CS 440
Week 6 Summary
Chapter 5: Concurrency
Operating systems are concerned with managing processes and threads. This arises in three situations:
  1. Multiprogramming
  2. Multiprocessing
  3. Distributed processing
Here are the important concepts for this chapter:
  1. critical section
  2. deadlock
  3. livelock
  4. mutual exclusion
  5. race condition
  6. starvation
Here are difficulties associated with concurrency:
  1. Sharing of resources can be a problem because of the need for synchronization
  2. Sharing of resources can also cause a problem called deadlock
  3. Error checking is a problem because trying to recreate a error condition may be difficult
Here is an example of a synchronization problem. Two processes are accessing a variable x that has a value of 3. Process P1 will increment x, and process P2 will add two to the value. The final value for x should be 6 (3 + 1 + 2). However imagine the following situation:
  1. P1 obtains the value of x - it has x as 3
  2. P1 is interrupted and P2 enters the processor and obtains the value of x also 3
  3. P1 interrupts P2 and increments the value of x and writes it back out to memory so that x is now 4
  4. P2 enters the processor and since it already has the value of x as 3 proceeds to update its value to 5
  5. P2 writes out x and its value is finally 5
The final value of x can be 4, 5, or 6 depending on the ordering of the processes. This is called a race. The section of code where x is read its value is changed and the result is written to memory is called a critical section.

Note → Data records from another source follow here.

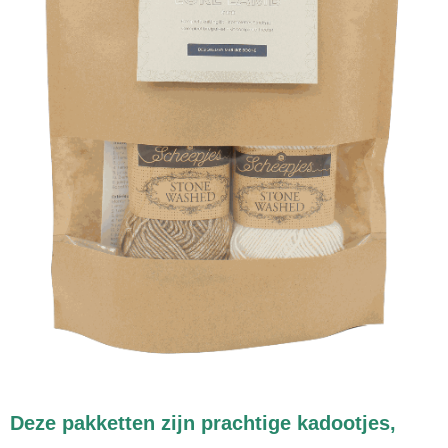
Deze pakketten zijn prachtige kadootjes,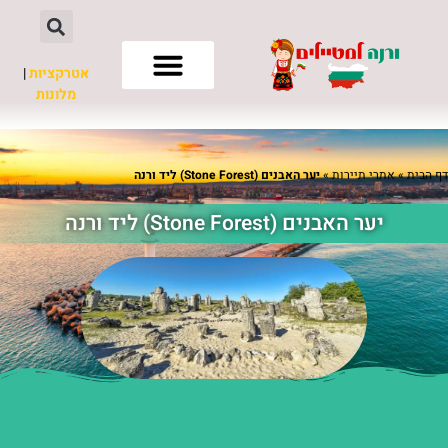
אטרקציות
|
מלונות
חשוב לדעת
דף הבית
»
אתרי תיירות
»
יער האבנים (Stone Forest) ליד ורנה
יער האבנים (Stone Forest) ליד ורנה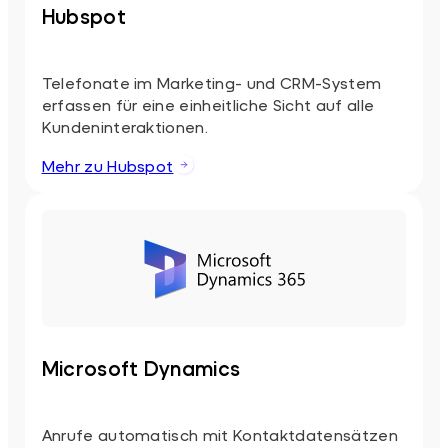
Hubspot
Telefonate im Marketing- und CRM-System
erfassen für eine einheitliche Sicht auf alle
Kundeninteraktionen.
Mehr zu Hubspot
Microsoft Dynamics
Anrufe automatisch mit Kontaktdatensätzen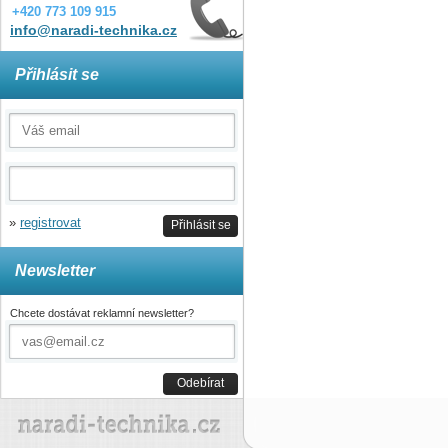
+420 773 109 915
info@naradi-technika.cz
Přihlásit se
»
registrovat
Přihlásit se
Newsletter
Chcete dostávat reklamní newsletter?
Odebírat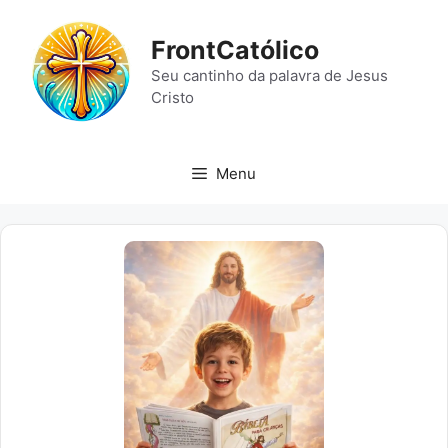
Pular
para
FrontCatólico
o
Seu cantinho da palavra de Jesus
conteúdo
Cristo
Menu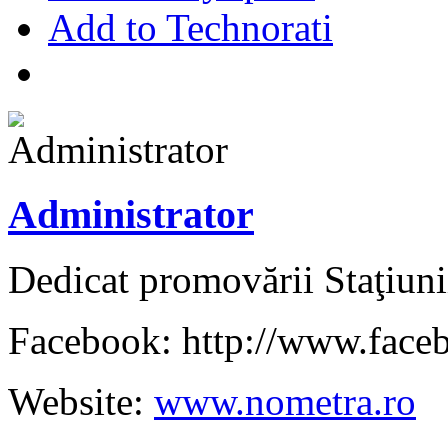
Add to Technorati
Administrator
Dedicat promovării Staţiuni
Facebook: http://www.face
Website:
www.nometra.ro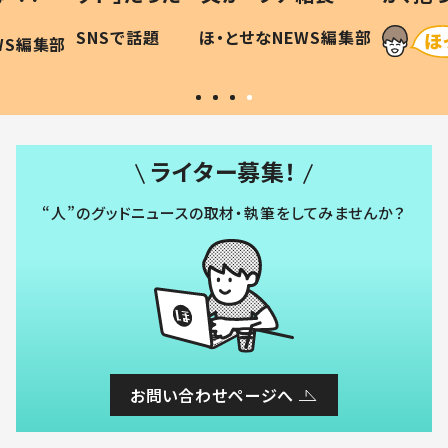
に「可愛
作り続ける理由とは #令和の親
「涙が
SNSで話題
ほ・とせなNEWS編集部
WS編集部
#令和の子
い」
ライター募集！
“人”のグッドニュースの取材・執筆をしてみませんか？
お問い合わせページへ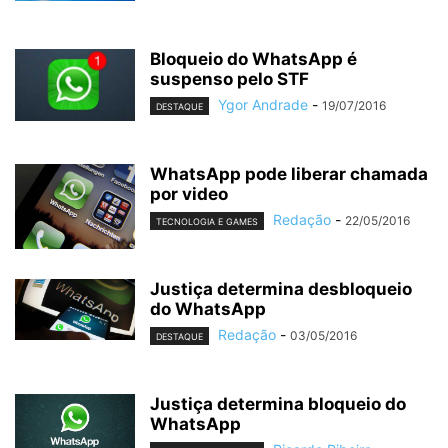
Bloqueio do WhatsApp é
suspenso pelo STF
Ygor Andrade
-
19/07/2016
DESTAQUE
WhatsApp pode liberar chamada
por video
Redação
-
22/05/2016
TECNOLOGIA E GAMES
Justiça determina desbloqueio
do WhatsApp
Redação
-
03/05/2016
DESTAQUE
Justiça determina bloqueio do
WhatsApp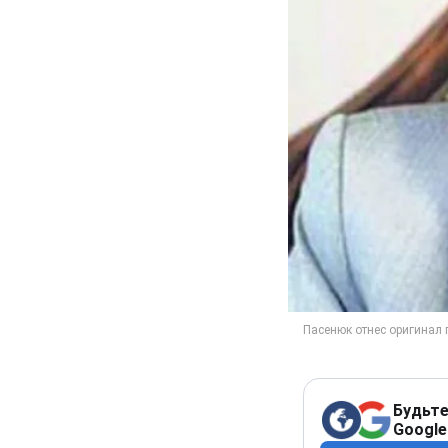
Будьте
Google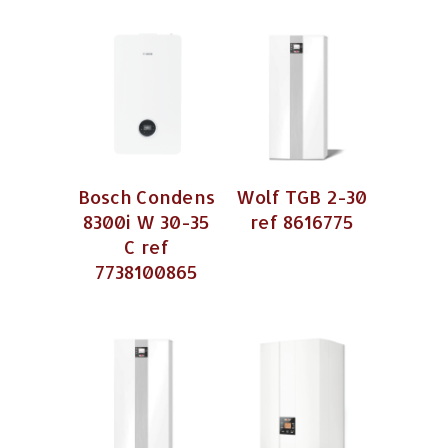
Bosch Condens
Wolf TGB 2-30
8300i W 30-35
ref 8616775
C ref
7738100865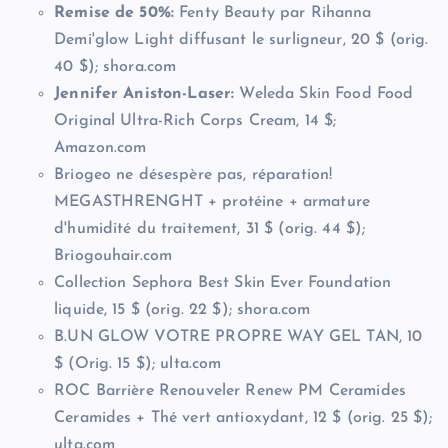
Remise de 50%:
Fenty Beauty par Rihanna
Demi'glow Light diffusant le surligneur, 20 $ (orig.
40 $); shora.com
Jennifer Aniston-Laser:
Weleda Skin Food Food
Original Ultra-Rich Corps Cream, 14 $;
Amazon.com
Briogeo ne désespère pas, réparation!
MEGASTHRENGHT + protéine + armature
d'humidité du traitement, 31 $ (orig. 44 $);
Briogouhair.com
Collection Sephora Best Skin Ever Foundation
liquide, 15 $ (orig. 22 $); shora.com
B.UN GLOW VOTRE PROPRE WAY GEL TAN, 10
$ (Orig. 15 $); ulta.com
ROC Barrière Renouveler Renew PM Ceramides
Ceramides + Thé vert antioxydant, 12 $ (orig. 25 $);
ulta.com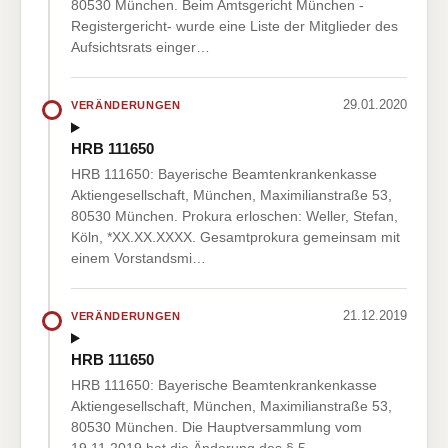
80530 München. Beim Amtsgericht München -
Registergericht- wurde eine Liste der Mitglieder des
Aufsichtsrats einger…
29.01.2020
VERÄNDERUNGEN
HRB 111650
HRB 111650: Bayerische Beamtenkrankenkasse
Aktiengesellschaft, München, Maximilianstraße 53,
80530 München. Prokura erloschen: Weller, Stefan,
Köln, *XX.XX.XXXX. Gesamtprokura gemeinsam mit
einem Vorstandsmi…
21.12.2019
VERÄNDERUNGEN
HRB 111650
HRB 111650: Bayerische Beamtenkrankenkasse
Aktiengesellschaft, München, Maximilianstraße 53,
80530 München. Die Hauptversammlung vom
19.11.2019 hat die Änderung des § 5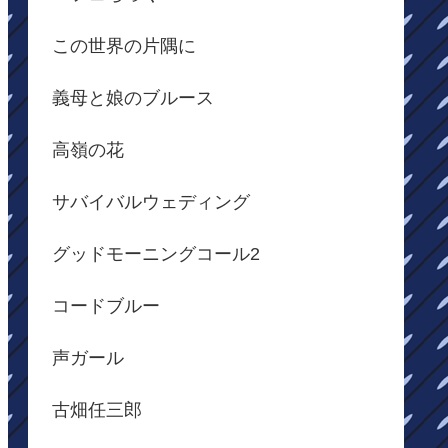
この世界の片隅に
義母と娘のブルース
高嶺の花
サバイバルウェディング
グッドモーニングコール2
コードブルー
声ガール
古畑任三郎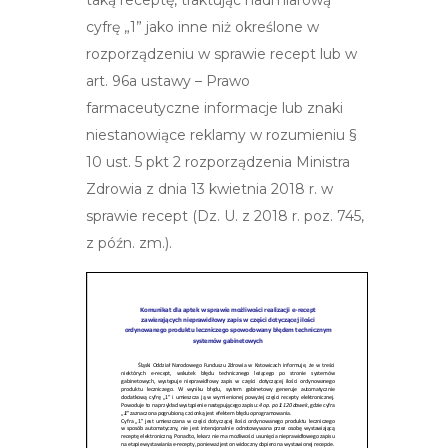
taką receptę, traktując nadmiarową
cyfrę „1” jako inne niż określone w
rozporządzeniu w sprawie recept lub w
art. 96a ustawy – Prawo
farmaceutyczne informacje lub znaki
niestanowiące reklamy w rozumieniu §
10 ust. 5 pkt 2 rozporządzenia Ministra
Zdrowia z dnia 13 kwietnia 2018 r. w
sprawie recept (Dz. U. z 2018 r. poz. 745,
z późn. zm.).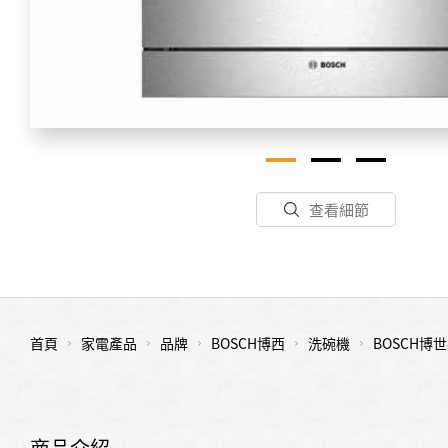
查看細節
首頁
家電產品
品牌
BOSCH博西
洗碗機
BOSCH博
商品介紹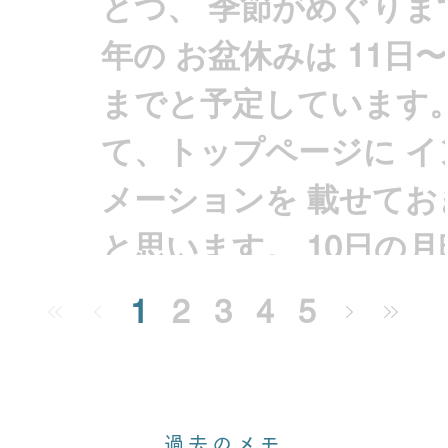
とつ、 季節がめぐりま
年の お盆休みは 11日〜
までと予定しています。
て、トップページに イ
メーションを 載せてお
と思います。 10日の
めば おやおや、9連休
1
2
3
4
5
か。 なんだか腰が引け
11日からのお休みとし
た。 それでも、 盆と
過去のメモ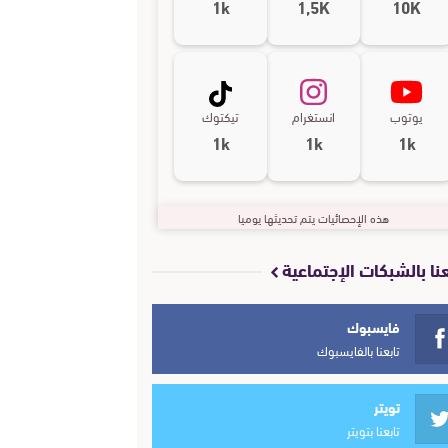
1k
1,5K
10K
يوتوب
انستغرام
تيكتوك
1k
1k
1k
هذه الإحصائيات يتم تحديثها يوميا
عنا بالشبكات الإجتماعية
فايسبوك
تابعنا بالفايسبوك
تويتر
تابعنا بتويتر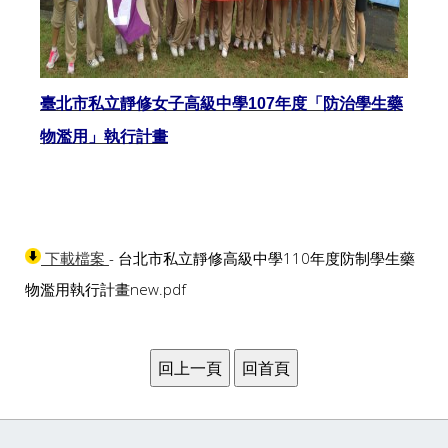
臺北市私立靜修女子高級中學
107
年度「防治學生藥
物濫用」執行計畫
- 台北市私立靜修高級中學110年度防制學生藥
下載檔案
物濫用執行計畫new.pdf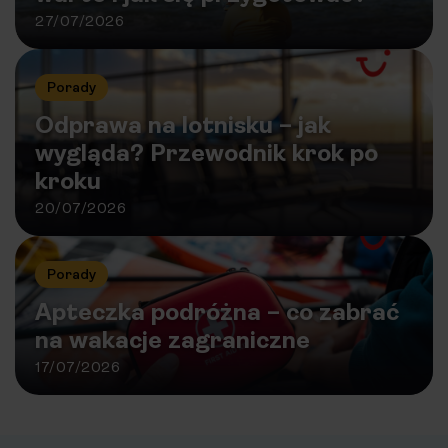
27/07/2026
Porady
Odprawa na lotnisku – jak
wygląda? Przewodnik krok po
kroku
20/07/2026
Porady
Apteczka podróżna – co zabrać
na wakacje zagraniczne
17/07/2026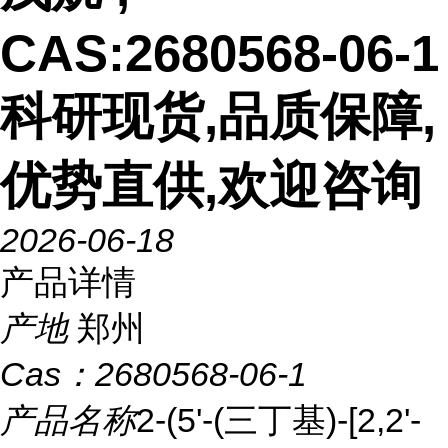
CAS:2680568-06-1
科研现货,品质保障,
优势直供,欢迎咨询
2026-06-18
产品详情
产地
郑州
Cas：
2680568-06-1
产品名称
2-(5'-(三丁基)-[2,2'-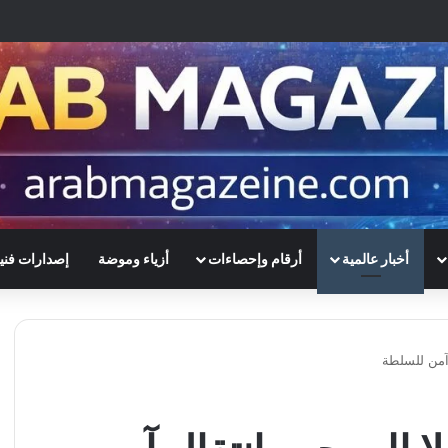
أخبار عالمية
أرقام وإحصاءات
أزياء وموضة
إصدارات فني
 آمن للسلطة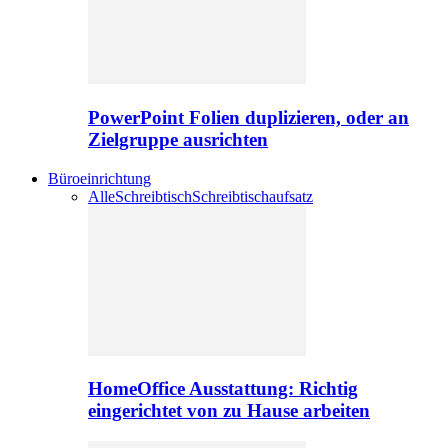
PowerPoint Folien duplizieren, oder an
Zielgruppe ausrichten
Büroeinrichtung
Alle
Schreibtisch
Schreibtischaufsatz
HomeOffice Ausstattung: Richtig
eingerichtet von zu Hause arbeiten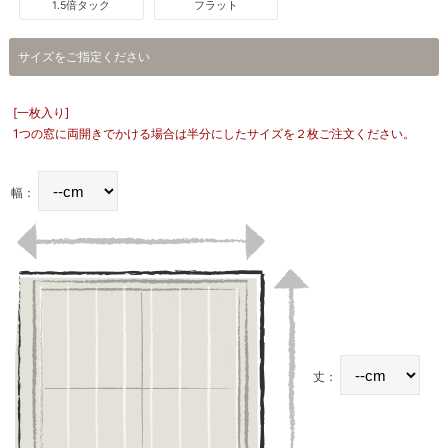
1.5倍タック
フラット
サイズをご指定ください
[一枚入り]
1つの窓に両開きでかける場合は半分にしたサイズを２枚ご注文ください。
幅：
丈：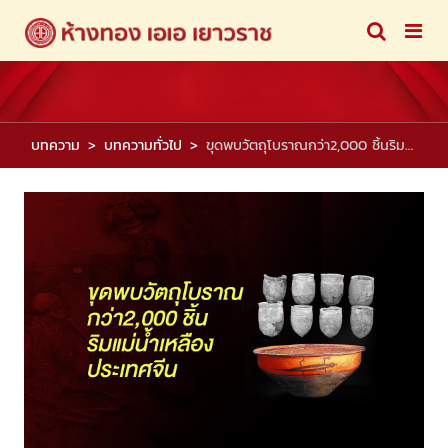
บทความ
บทความทั่วไป
ขุดพบวัตถุโบราณกว่า2,000 ชิ้นริมแม่น้ำเหลืองประเทศจีน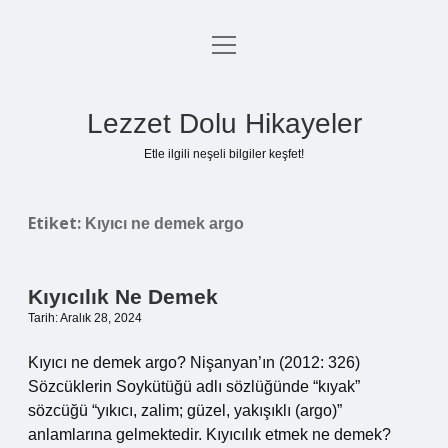
menüyü
Anasayfa
aç
Gizlilik Politikası
Lezzet Dolu Hikayeler
Yasal Uyarı
Etle ilgili neşeli bilgiler keşfet!
Hakkımızda
Etiket:
Kıyıcı ne demek argo
Kıyıcılık Ne Demek
Tarih: Aralık 28, 2024
Kıyıcı ne demek argo? Nişanyan’ın (2012: 326)
Sözcüklerin Soykütüğü adlı sözlüğünde “kıyak”
sözcüğü “yıkıcı, zalim; güzel, yakışıklı (argo)”
anlamlarına gelmektedir. Kıyıcılık etmek ne demek?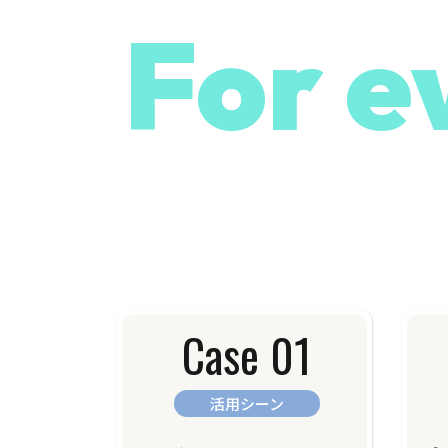
For ev
Case 01
活用シーン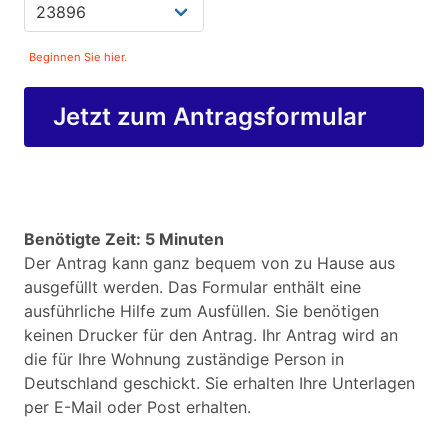
Beginnen Sie hier.
Jetzt zum Antragsformular
Benötigte Zeit: 5 Minuten
Der Antrag kann ganz bequem von zu Hause aus
ausgefüllt werden. Das Formular enthält eine
ausführliche Hilfe zum Ausfüllen. Sie benötigen
keinen Drucker für den Antrag. Ihr Antrag wird an
die für Ihre Wohnung zuständige Person in
Deutschland geschickt. Sie erhalten Ihre Unterlagen
per E-Mail oder Post erhalten.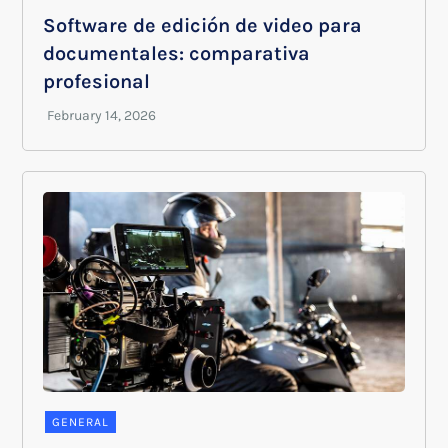
Software de edición de video para
documentales: comparativa
profesional
GENERAL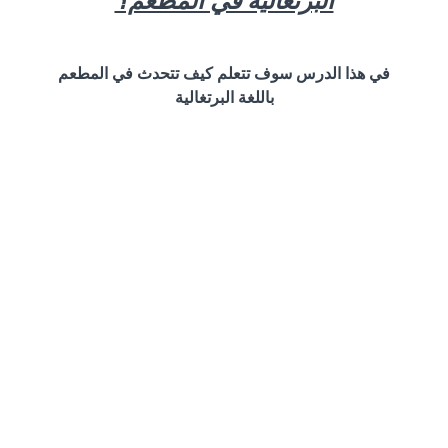
في هذا الدرس سوف تتعلم كيف تتحدث في المطعم
باللغة البرتغالية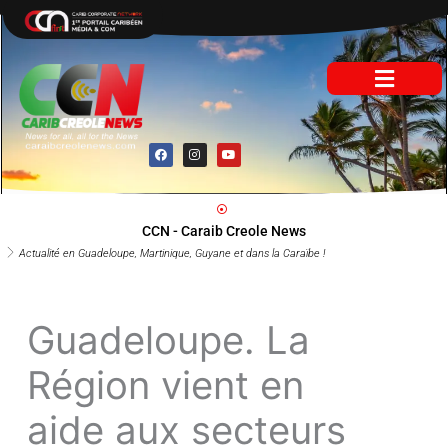
Aller
au
contenu
F
I
Y
a
n
o
c
s
u
e
t
t
b
a
u
o
g
b
o
r
e
CCN - Caraib Creole News
k
a
m
Actualité en Guadeloupe, Martinique, Guyane et dans la Caraïbe !
Guadeloupe. La
Région vient en
aide aux secteurs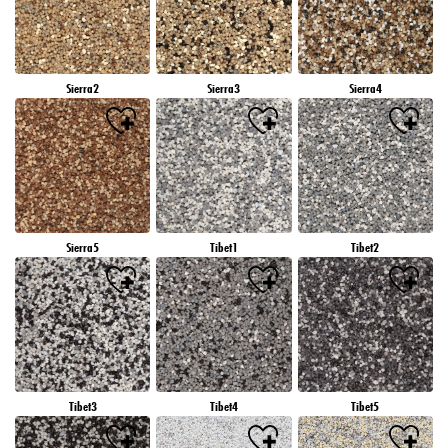
Sierra2
Sierra3
Sierra4
Sierra5
Tibet1
Tibet2
Tibet3
Tibet4
Tibet5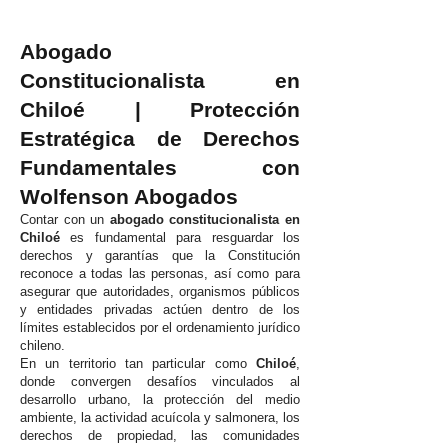
Abogado
Constitucionalista en
Chiloé | Protección
Estratégica de Derechos
Fundamentales con
Wolfenson Abogados
Contar con un
abogado constitucionalista en
Chiloé
es fundamental para resguardar los
derechos y garantías que la Constitución
reconoce a todas las personas, así como para
asegurar que autoridades, organismos públicos
y entidades privadas actúen dentro de los
límites establecidos por el ordenamiento jurídico
chileno.
En un territorio tan particular como
Chiloé
,
donde convergen desafíos vinculados al
desarrollo urbano, la protección del medio
ambiente, la actividad acuícola y salmonera, los
derechos de propiedad, las comunidades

The solution to this problem is to allow only one process to execute in the critical section and that a process once entering the critical section is not interrupted until it leaves the critical section. This is called mutual exclusion.

Difficulties arise when a process P1 is allocated a resource but is not ready to run and another process P2 is ready to run once it has acquired the resource that was allocated to P1. This situation can keep both processes from running and is called deadlock. A similar situation is when a process is never able to acquire a resource that is needed for it to run so this process never has a chance to run. This is called starvation.

There are several ways to enforce mutual exclusion:
  1. hardware support for mutual exclusion
    • interrupt disabling - a process is prevented from being interrupted - cost is high since cuts back on multiprogramming
    • test and set - done atomically.  See code on page 214 (busy-wait)
    • adv: simple, works on different hardware configurations. disadv: Busy waiting, starvation and deadlock possible
  2. semaphores: 
    • operations: initialize, wait, and signal
    • counting/general or binary
    • initialize set to 0 or 1, wait - if 0 then process blocked, otherwise  set semaphore to 0 and execute, and signal if process is blocked then unblock otherwise set to 1. These are all done atomically.
  3. monitor
  4. message passing.
semaphores
To handle the previous problem that was discussed using semaphores:

//program doP1P2
    binSemaphore s = 1
    int x = 3
   
    process P1() {
       wait(s)
       x = x + 2
       signal(s)
    }

    process P2() {
       wait(s)
       x = x + 3
       signal(s)
    }
   
void main() {
   parbegin(P1,P2)
}
 
monitors - place critical section code inside monitor. Only one process allowed in monitor at one time.
message passing - three kinds
  1. blocking send and receive
  2. non-blocking send and blocking receive
  3. non-blocking send and receive.
When messages are passed that is called a rendezvous
Can have direct or indirect addressing of message passing.